A Day In The Life Of Ian

by Alicia Hamilton
(Reno, NV)

I watch him as he watches the world around him

and often wonder what he sees.
If the world could see him the way that I do
their amazement, like mine, would not cease.


A Day In The Life Of Ian

I don't know why I'm different
But I know that I'm not the same.
I want them to like me, I want to fit in
But I don't seem to act the right way.

The rules keep on changing, it makes me so mad.
Are they picking on me or are they just playing?
I can't make it out so I just walk away
My fears are stronger
Than the reasons for staying.

Over and over I hear the adults remind me
I must try to be good and obey.
If I don't understand the rules you make up
How can you expect me to play?

I was trying to sit still in my hard plastic chair
But my socks started itching my feet.
And the lights are all buzzing,
Someone's perfume too strong.
Now my butt just won't stay in the seat.

As I try to hold still my body rebels
And my breathing starts going too fast.
I want to be good like the other kids are
But I don't think I'm going to last.

The tension is growing, my world is now humming.
I put my head down and cover my ears.
I'm 8 years old now and I want so bad to belong.
I'm afraid that they'll all see my tears.
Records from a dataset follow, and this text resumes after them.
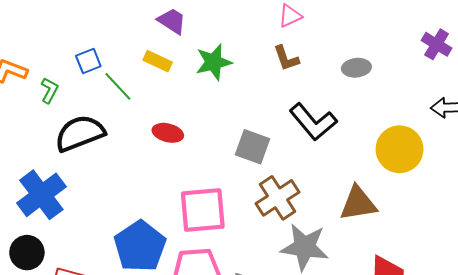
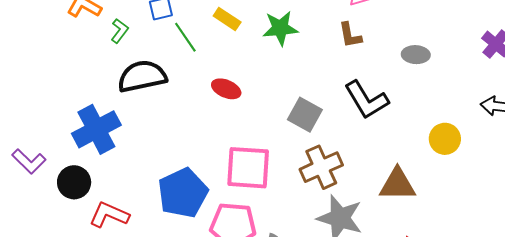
yellow circle: (400, 149) -> (445, 139), size x0.7

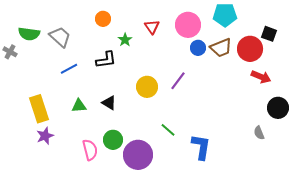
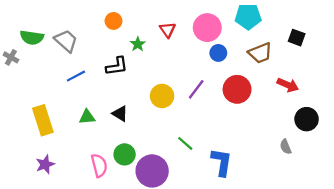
brown trapezoid: (221, 48) -> (260, 53), moved
red circle: (250, 49) -> (237, 89), moved
purple star: (45, 136) -> (45, 164), moved

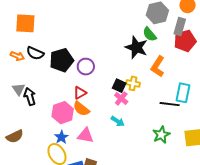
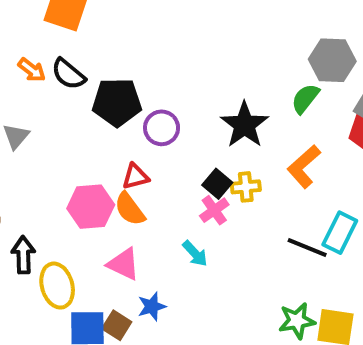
green semicircle: (150, 34) -> (305, 99), turned 63
black star: (136, 47) -> (245, 125), moved
yellow cross: (133, 83) -> (246, 187), turned -32
black arrow: (30, 97) -> (23, 255), moved
green star: (161, 135) -> (297, 321), moved
blue star: (61, 137) -> (152, 306), moved

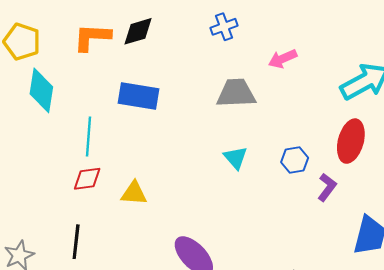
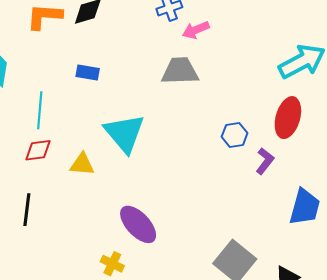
pink arrow: (283, 59) -> (196, 30), moved
blue rectangle: (138, 96) -> (88, 72), size x0.6
cyan triangle: (236, 158) -> (124, 133), moved, size x1.8

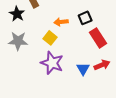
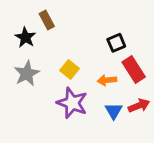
orange arrow: (61, 22) -> (107, 80), moved
gray star: (18, 41) -> (27, 74), turned -30

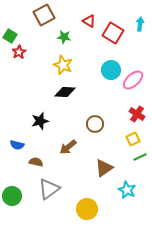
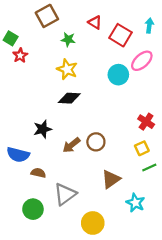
pink ellipse: (133, 80) -> (142, 61), moved
brown circle: (95, 124) -> (96, 142), moved
blue semicircle: (17, 145) -> (18, 155), size x1.5
brown arrow: (68, 147) -> (71, 145), moved
gray triangle: (49, 189) -> (65, 194), moved
green circle: (12, 196) -> (33, 209), moved

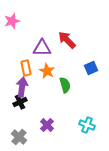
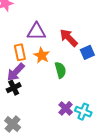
red arrow: (67, 40) -> (69, 38), moved
purple arrow: (22, 87) -> (16, 72), turned -144
purple cross: (47, 125) -> (66, 108), moved

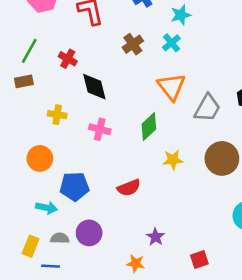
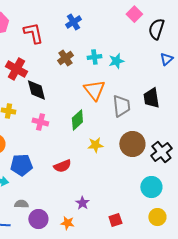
cyan star: (181, 15) -> (116, 61), moved
cyan cross: (171, 43) -> (94, 57), turned 32
red cross: (68, 59) -> (16, 69), size x1.5
gray trapezoid: (207, 108) -> (121, 106), turned -35
purple circle: (89, 233) -> (38, 219), moved
gray semicircle: (60, 238) -> (21, 204), moved

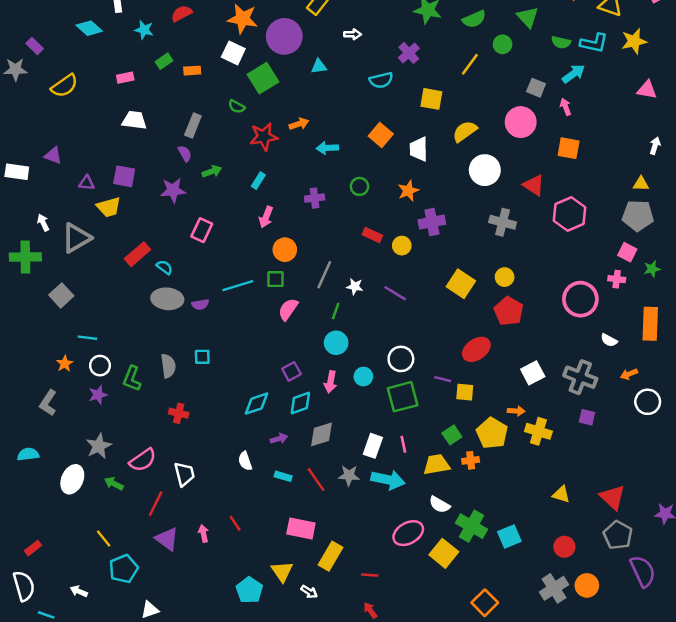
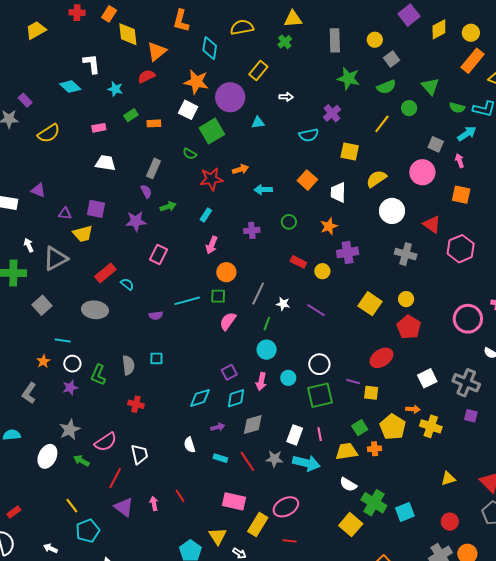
gray ellipse: (167, 299) -> (95, 310), moved
yellow triangle: (561, 494) -> (448, 479), turned -35
pink ellipse: (408, 533) -> (286, 507), moved

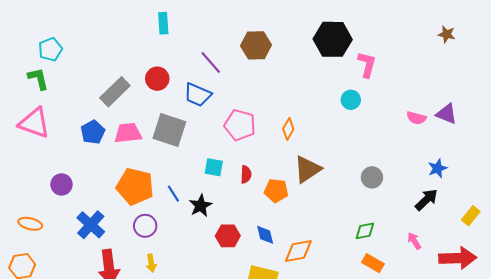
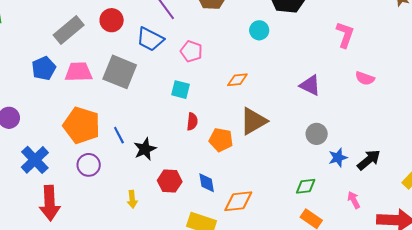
pink L-shape: (367, 65) -> (345, 35), moved
cyan circle: (351, 100) -> (259, 30), moved
purple triangle: (447, 114) -> (310, 85), moved
pink pentagon: (240, 125) -> (191, 51), moved, size x0.7
orange diamond: (288, 129) -> (237, 80), turned 50
cyan square: (214, 167) -> (181, 90), moved
blue star: (437, 168) -> (338, 158), moved
yellow arrow: (151, 263) -> (132, 199), moved

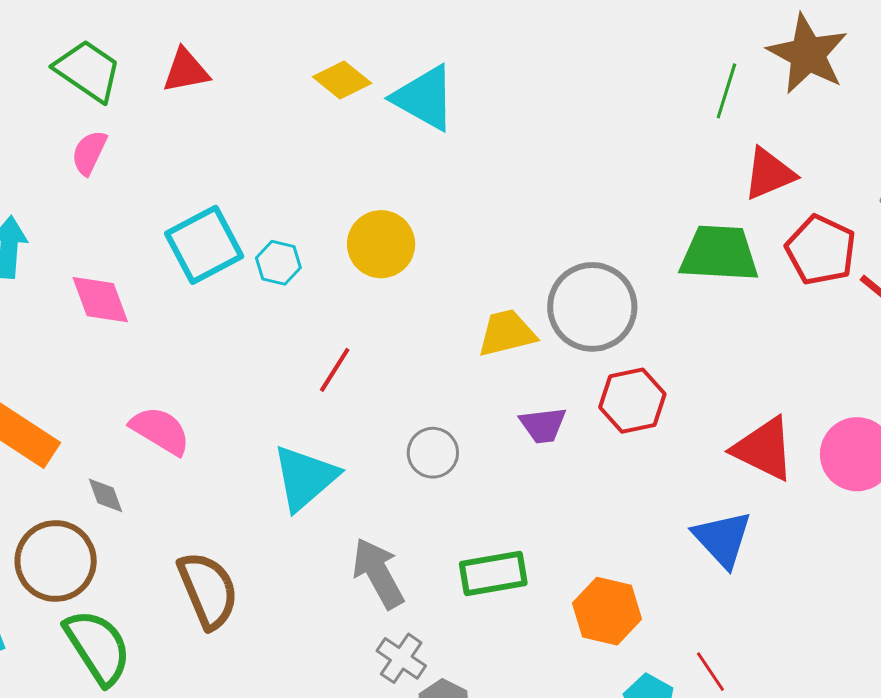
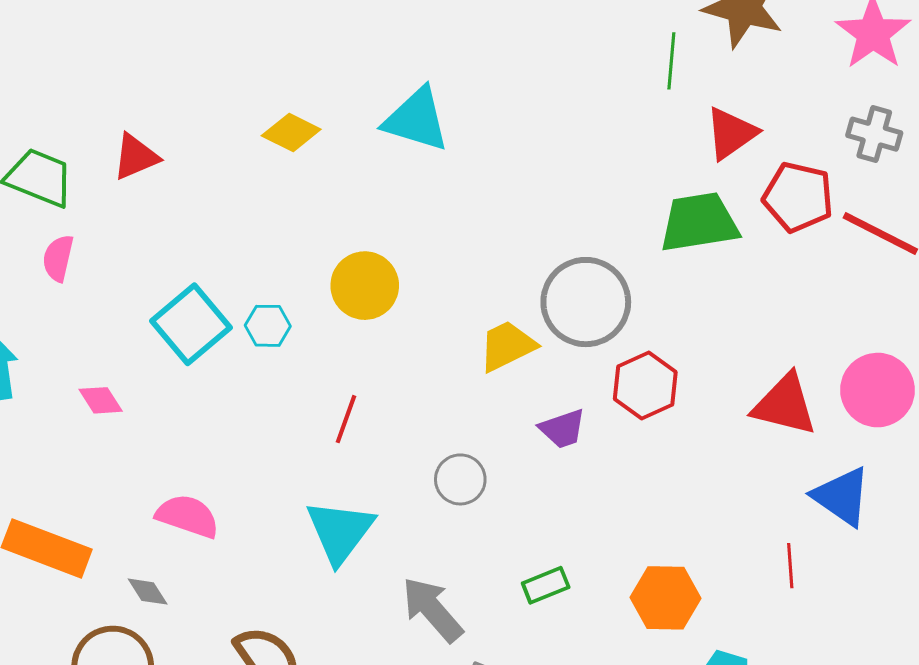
cyan triangle: (424, 98) -> (416, 119), moved
pink diamond: (100, 300) -> (101, 400), size x0.7
blue triangle: (723, 539) -> (842, 496), moved
green rectangle: (493, 574) -> (546, 585), size x0.7
red line: (710, 672) -> (790, 566), moved, turned 42

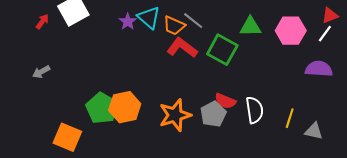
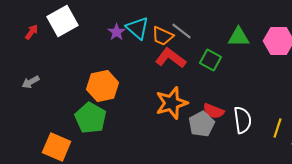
green square: (222, 50) -> (211, 60), size x0.7
orange hexagon: (125, 107) -> (103, 86), moved
orange star: (175, 115) -> (172, 103), moved

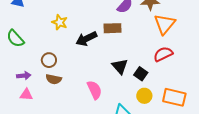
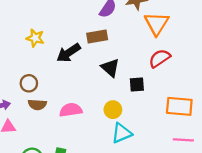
black triangle: (120, 66) -> (110, 68), moved
black square: (141, 74) -> (137, 84), turned -32
pink semicircle: (94, 90) -> (71, 110), moved, turned -66
yellow circle: (144, 96) -> (113, 110), moved

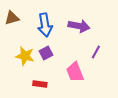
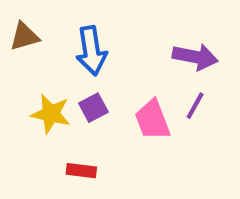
purple arrow: (79, 26) -> (195, 57), moved
pink trapezoid: (75, 72) -> (152, 120), moved

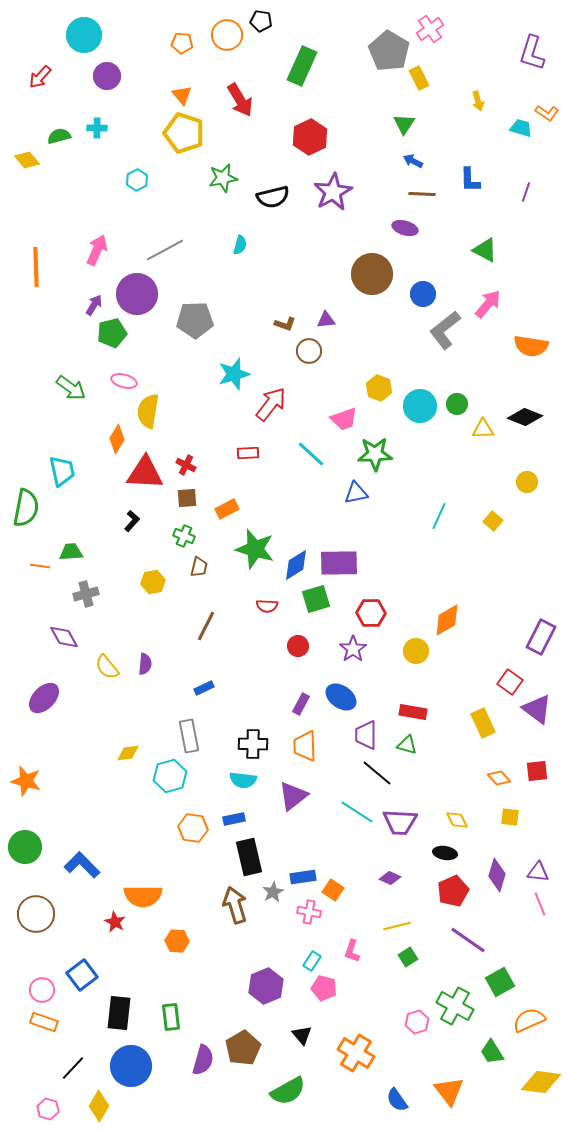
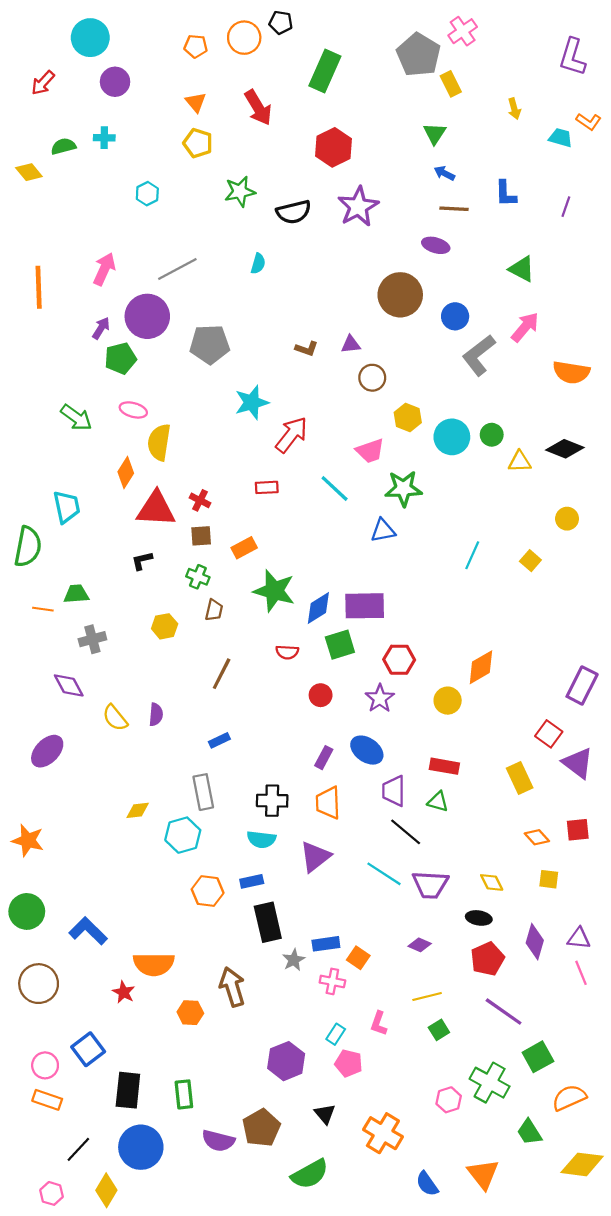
yellow pentagon: (184, 133) -> (198, 143), size x0.7
brown circle: (309, 351) -> (372, 378), moved
black L-shape: (132, 521) -> (142, 561), turned -145
brown arrow: (235, 905) -> (232, 987), moved
purple semicircle: (203, 1060) -> (218, 1141), turned 88

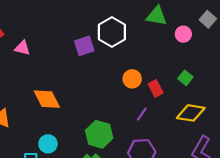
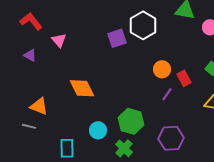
pink triangle: (22, 48) -> (59, 40), turned 35
purple line: (142, 114) -> (167, 94), moved
cyan circle: (48, 144) -> (98, 130), moved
Now my teacher is angry at me again
Though I'm trying so hard to be good.
The kids are all laughing as I start to cry.
Don't you think I would stop if I could?

I want you to know me. I want you to like me.
And love me for all that I am.
I want to belong in the world I was born in.
I just am not sure that I can.

Written for the most wonderful son a mother could ever hope to have. I love you Ian for everything you are.